By now I'm sure you've heard all of the outrage over Obama's pastor's "God damn America" sermon. Although many seem to think that the remark was over the line, I am reminded of the following "fabled damned of nations" quote:
(For the immediate context, go to http://www.fullbooks.com/Complete-Prose-Works5.html and for the full text for his essay go to http://www.fullbooks.com/Complete-Prose-Works4.html) .I say of all this tremendous and dominant play of solely materialistic bearings upon current life in the United States, with the results as already seen, accumulating, and reaching far into the future, that they must either be confronted and met by at least an equally subtle and tremendous force-infusion for purposes of spiritualization, for the pure conscience, for genuine esthetics, and for absolute and primal manliness and womanliness--or else our modern civilization, with all its improvements, is in vain, and we are on the road to a destiny, a status, equivalent, in its real world, to that of the fabled damned.

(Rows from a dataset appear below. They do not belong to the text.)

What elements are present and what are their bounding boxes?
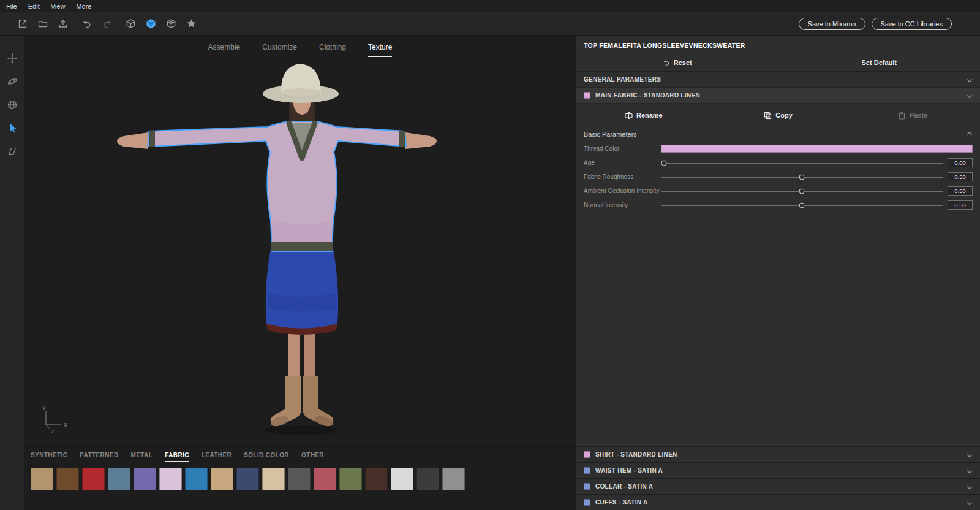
waist-hem-swatch bbox=[584, 467, 590, 474]
slider-handle[interactable] bbox=[799, 202, 805, 208]
age-slider[interactable] bbox=[661, 156, 943, 170]
fabric-roughness-value[interactable]: 0.50 bbox=[948, 172, 973, 181]
tab-assemble[interactable]: Assemble bbox=[208, 43, 241, 57]
open-folder-icon[interactable] bbox=[32, 19, 53, 29]
normal-intensity-value[interactable]: 0.50 bbox=[948, 200, 973, 210]
tab-leather[interactable]: LEATHER bbox=[202, 452, 232, 462]
menu-file[interactable]: File bbox=[6, 2, 17, 10]
inspector-panel: TOP FEMALEFITA LONGSLEEVEVNECKSWEATER Re… bbox=[576, 36, 980, 510]
fabric-swatch[interactable] bbox=[31, 468, 53, 490]
character-model[interactable] bbox=[24, 36, 576, 510]
tab-solid-color[interactable]: SOLID COLOR bbox=[244, 452, 289, 462]
menu-view[interactable]: View bbox=[51, 2, 66, 10]
basic-parameters-header[interactable]: Basic Parameters bbox=[576, 127, 980, 142]
set-default-button[interactable]: Set Default bbox=[778, 59, 980, 66]
fabric-swatch[interactable] bbox=[365, 468, 388, 490]
tab-texture[interactable]: Texture bbox=[368, 43, 392, 57]
undo-icon[interactable] bbox=[77, 19, 97, 29]
export-icon[interactable] bbox=[53, 19, 73, 29]
tab-other[interactable]: OTHER bbox=[301, 452, 324, 462]
tab-fabric[interactable]: FABRIC bbox=[165, 452, 189, 462]
tab-patterned[interactable]: PATTERNED bbox=[80, 452, 118, 462]
fabric-swatch[interactable] bbox=[134, 468, 156, 490]
select-tool-icon[interactable] bbox=[6, 121, 19, 135]
shirt-section-header[interactable]: SHIRT - STANDARD LINEN bbox=[576, 446, 980, 462]
viewport[interactable]: Assemble Customize Clothing Texture bbox=[24, 36, 576, 510]
fabric-swatch[interactable] bbox=[339, 468, 362, 490]
slider-handle[interactable] bbox=[799, 174, 805, 180]
general-parameters-header[interactable]: GENERAL PARAMETERS bbox=[576, 72, 980, 88]
menubar: File Edit View More bbox=[0, 0, 980, 12]
copy-button[interactable]: Copy bbox=[711, 112, 846, 120]
fabric-swatch[interactable] bbox=[442, 468, 465, 490]
fabric-swatch[interactable] bbox=[236, 468, 259, 490]
tab-metal[interactable]: METAL bbox=[131, 452, 153, 462]
slider-handle[interactable] bbox=[799, 188, 805, 194]
fabric-roughness-label: Fabric Roughness bbox=[584, 173, 661, 180]
cuffs-section-label: CUFFS - SATIN A bbox=[595, 499, 648, 506]
main-fabric-header[interactable]: MAIN FABRIC - STANDARD LINEN bbox=[576, 88, 980, 104]
normal-intensity-slider[interactable] bbox=[661, 198, 943, 212]
normal-intensity-label: Normal Intensity bbox=[584, 202, 661, 208]
shear-tool-icon[interactable] bbox=[6, 145, 19, 158]
reset-button[interactable]: Reset bbox=[576, 59, 778, 66]
thread-color-picker[interactable] bbox=[661, 145, 973, 153]
fabric-swatch[interactable] bbox=[314, 468, 336, 490]
move-tool-icon[interactable] bbox=[6, 51, 19, 65]
share-icon[interactable] bbox=[12, 19, 32, 29]
fabric-swatch[interactable] bbox=[417, 468, 439, 490]
ambient-occlusion-value[interactable]: 0.50 bbox=[948, 186, 973, 196]
chevron-down-icon bbox=[967, 468, 972, 473]
fabric-swatch[interactable] bbox=[82, 468, 105, 490]
fabric-swatch[interactable] bbox=[56, 468, 79, 490]
rename-icon bbox=[625, 112, 633, 120]
rename-button[interactable]: Rename bbox=[576, 112, 711, 120]
ambient-occlusion-slider[interactable] bbox=[661, 184, 943, 198]
axis-x-label: X bbox=[64, 422, 67, 428]
chevron-up-icon bbox=[967, 132, 972, 137]
paste-icon bbox=[898, 112, 906, 120]
cuffs-swatch bbox=[584, 499, 590, 506]
set-default-label: Set Default bbox=[862, 59, 897, 66]
textured-cube-icon[interactable] bbox=[161, 18, 181, 29]
fabric-swatch[interactable] bbox=[288, 468, 311, 490]
save-to-cc-libraries-button[interactable]: Save to CC Libraries bbox=[872, 18, 952, 30]
waist-hem-section-header[interactable]: WAIST HEM - SATIN A bbox=[576, 462, 980, 478]
fabric-action-bar: Rename Copy Paste bbox=[576, 104, 980, 127]
selected-item-title: TOP FEMALEFITA LONGSLEEVEVNECKSWEATER bbox=[576, 36, 980, 53]
chevron-down-icon bbox=[967, 484, 972, 489]
save-to-mixamo-button[interactable]: Save to Mixamo bbox=[799, 18, 865, 30]
paste-button[interactable]: Paste bbox=[845, 112, 980, 120]
main-fabric-label: MAIN FABRIC - STANDARD LINEN bbox=[595, 92, 700, 99]
fabric-swatch[interactable] bbox=[108, 468, 130, 490]
slider-handle[interactable] bbox=[661, 160, 666, 166]
redo-icon[interactable] bbox=[97, 19, 117, 29]
menu-more[interactable]: More bbox=[76, 2, 91, 10]
main-fabric-swatch bbox=[584, 92, 590, 99]
fabric-swatch[interactable] bbox=[185, 468, 208, 490]
fabric-swatch[interactable] bbox=[262, 468, 285, 490]
fabric-swatch[interactable] bbox=[391, 468, 413, 490]
axis-gizmo: Y X Z bbox=[40, 405, 71, 435]
age-label: Age bbox=[584, 159, 661, 166]
rename-label: Rename bbox=[636, 112, 663, 119]
menu-edit[interactable]: Edit bbox=[28, 2, 40, 10]
tab-synthetic[interactable]: SYNTHETIC bbox=[31, 452, 67, 462]
fabric-roughness-slider[interactable] bbox=[661, 170, 943, 184]
favorites-star-icon[interactable] bbox=[181, 18, 202, 29]
orbit-tool-icon[interactable] bbox=[6, 75, 19, 88]
globe-tool-icon[interactable] bbox=[6, 98, 19, 112]
wireframe-cube-icon[interactable] bbox=[121, 18, 141, 29]
thread-color-label: Thread Color bbox=[584, 145, 661, 152]
age-value[interactable]: 0.00 bbox=[948, 158, 973, 167]
basic-parameters-label: Basic Parameters bbox=[584, 131, 637, 138]
fabric-swatch[interactable] bbox=[211, 468, 233, 490]
cuffs-section-header[interactable]: CUFFS - SATIN A bbox=[576, 494, 980, 510]
collar-section-header[interactable]: COLLAR - SATIN A bbox=[576, 478, 980, 494]
shaded-cube-icon-active[interactable] bbox=[141, 18, 161, 29]
tab-clothing[interactable]: Clothing bbox=[319, 43, 346, 57]
inspector-actions: Reset Set Default bbox=[576, 53, 980, 72]
waist-hem-section-label: WAIST HEM - SATIN A bbox=[595, 467, 663, 474]
fabric-swatch[interactable] bbox=[159, 468, 182, 490]
tab-customize[interactable]: Customize bbox=[262, 43, 297, 57]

Walt Whitman - Democratic Vistas, 1871
Is it fair, or not, to assert that America, with all of its blessings, should be judged harshly when it fails to extend those blessings to others?
From everyone who has been given much, much will be demanded; and from the one who has been entrusted with much, much more will be asked. (Luke 12:48)Jesus harshest criticisms are always for those who should have known better, frequently Pharisees, but also notably stewards, the caretakers or managers of a master's estate. I read parables like Luke 12:42-48, and the social justice aspect of the parable is clear: those who hold the power will be held accountable for how they used, or misused, the power delegated by the master.